**Task instructions**
Where an image occurs, skip it and print the rest of the records verbatim.

**Extracted page text data**
[Start of section]
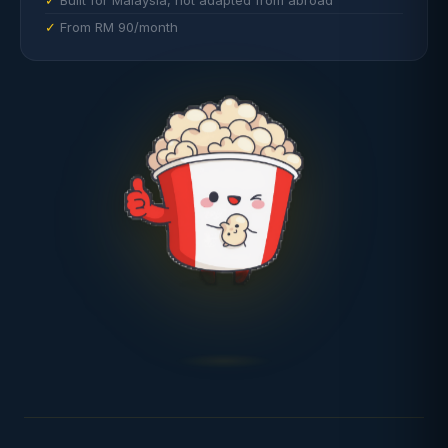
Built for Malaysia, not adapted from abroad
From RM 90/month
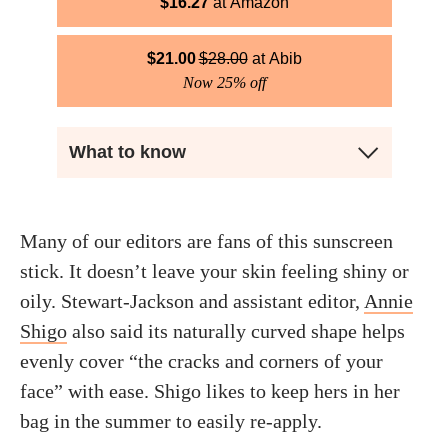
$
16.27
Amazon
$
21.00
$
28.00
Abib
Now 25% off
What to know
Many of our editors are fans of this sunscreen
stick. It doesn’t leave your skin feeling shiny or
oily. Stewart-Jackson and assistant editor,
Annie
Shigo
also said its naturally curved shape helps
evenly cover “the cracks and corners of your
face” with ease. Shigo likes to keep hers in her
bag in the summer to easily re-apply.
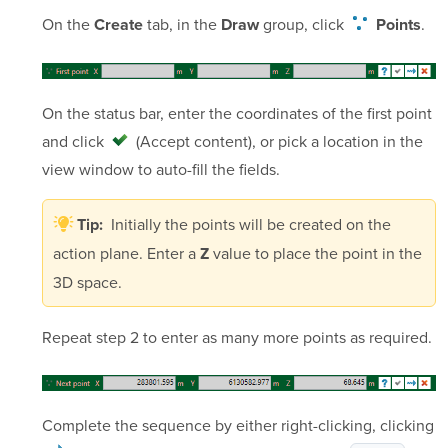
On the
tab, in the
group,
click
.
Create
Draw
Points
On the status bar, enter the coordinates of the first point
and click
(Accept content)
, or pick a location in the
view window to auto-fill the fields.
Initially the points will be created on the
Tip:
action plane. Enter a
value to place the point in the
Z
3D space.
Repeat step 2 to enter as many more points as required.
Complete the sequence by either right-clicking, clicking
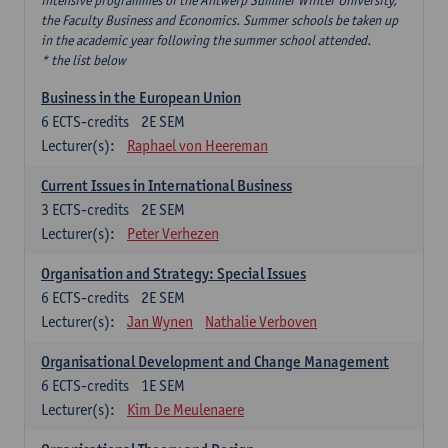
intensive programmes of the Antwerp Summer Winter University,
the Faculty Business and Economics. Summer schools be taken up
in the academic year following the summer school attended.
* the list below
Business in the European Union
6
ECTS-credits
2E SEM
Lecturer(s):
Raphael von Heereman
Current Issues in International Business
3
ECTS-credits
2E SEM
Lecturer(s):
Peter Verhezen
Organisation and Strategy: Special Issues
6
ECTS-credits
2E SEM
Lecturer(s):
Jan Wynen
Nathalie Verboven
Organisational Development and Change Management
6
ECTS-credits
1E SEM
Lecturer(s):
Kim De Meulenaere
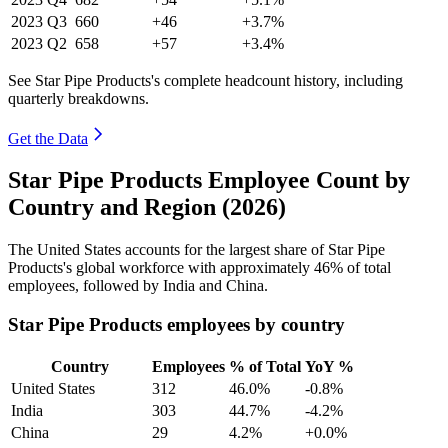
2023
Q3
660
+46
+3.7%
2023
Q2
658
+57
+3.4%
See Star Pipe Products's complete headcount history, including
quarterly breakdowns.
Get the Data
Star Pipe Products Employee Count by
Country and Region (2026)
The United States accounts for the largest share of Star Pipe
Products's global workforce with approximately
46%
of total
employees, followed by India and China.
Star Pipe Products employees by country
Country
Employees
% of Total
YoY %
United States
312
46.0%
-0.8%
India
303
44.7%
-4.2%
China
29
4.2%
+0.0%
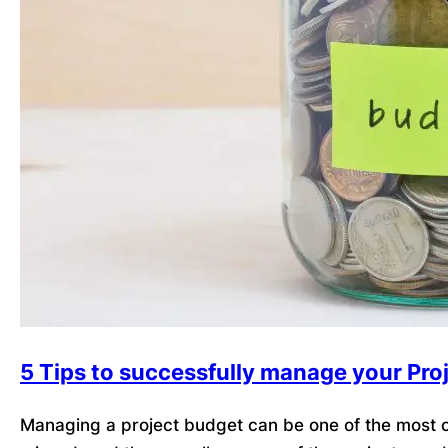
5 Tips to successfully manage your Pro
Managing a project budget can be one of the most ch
[End of section]
**Answer space**
Built for Malaysia, not adapted from abroad
From RM 90/month
$
16.27
Amazon
$
21.00
$
28.00
Abib
Now 25% off
What to know
Many of our editors are fans of this sunscreen
stick. It doesn’t leave your skin feeling shiny or
oily. Stewart-Jackson and assistant editor,
Annie
Shigo
also said its naturally curved shape helps
evenly cover “the cracks and corners of your
face” with ease. Shigo likes to keep hers in her
bag in the summer to easily re-apply.
On the
tab, in the
group,
click
.
Create
Draw
Points
On the status bar, enter the coordinates of the first point
and click
(Accept content)
, or pick a location in the
view window to auto-fill the fields.
Initially the points will be created on the
Tip:
action plane. Enter a
value to place the point in the
Z
3D space.
Repeat step 2 to enter as many more points as required.
Complete the sequence by either right-clicking, clicking
intensive programmes of the Antwerp Summer Winter University,
the Faculty Business and Economics. Summer schools be taken up
in the academic year following the summer school attended.
* the list below
Business in the European Union
6
ECTS-credits
2E SEM
Lecturer(s):
Raphael von Heereman
Current Issues in International Business
3
ECTS-credits
2E SEM
Lecturer(s):
Peter Verhezen
Organisation and Strategy: Special Issues
6
ECTS-credits
2E SEM
Lecturer(s):
Jan Wynen
Nathalie Verboven
Organisational Development and Change Management
6
ECTS-credits
1E SEM
Lecturer(s):
Kim De Meulenaere
2023
Q3
660
+46
+3.7%
2023
Q2
658
+57
+3.4%
See Star Pipe Products's complete headcount history, including
quarterly breakdowns.
Get the Data
Star Pipe Products Employee Count by
Country and Region (2026)
The United States accounts for the largest share of Star Pipe
Products's global workforce with approximately
46%
of total
employees, followed by India and China.
Star Pipe Products employees by country
Country
Employees
% of Total
YoY %
United States
312
46.0%
-0.8%
India
303
44.7%
-4.2%
China
29
4.2%
+0.0%
5 Tips to successfully manage your Pro
Managing a project budget can be one of the most ch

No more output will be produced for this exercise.